Which lines of the material contain the word "away"? Show each one.

→ Excerpted data
┄┄┄┄┄┄┄┄┄┄

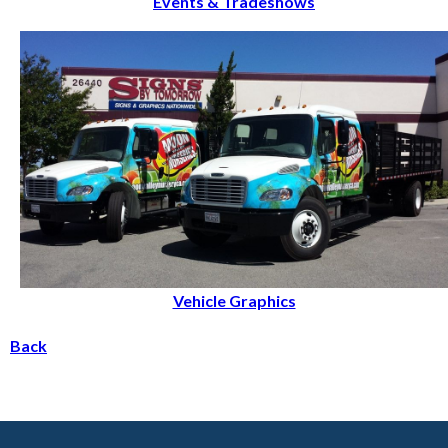
Events & Tradeshows
Vehicle Graphics
Back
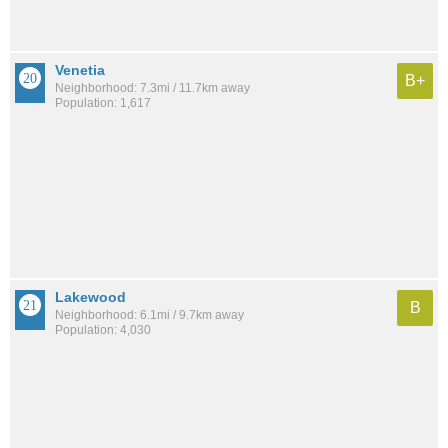
Venetia
B+
Neighborhood: 7.3mi / 11.7km away
Population: 1,617
Lakewood
B
Neighborhood: 6.1mi / 9.7km away
Population: 4,030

┄┄┄┄┄┄┄┄┄┄

→ Solution for this exercise
Neighborhood: 7.3mi / 11.7km away
Neighborhood: 6.1mi / 9.7km away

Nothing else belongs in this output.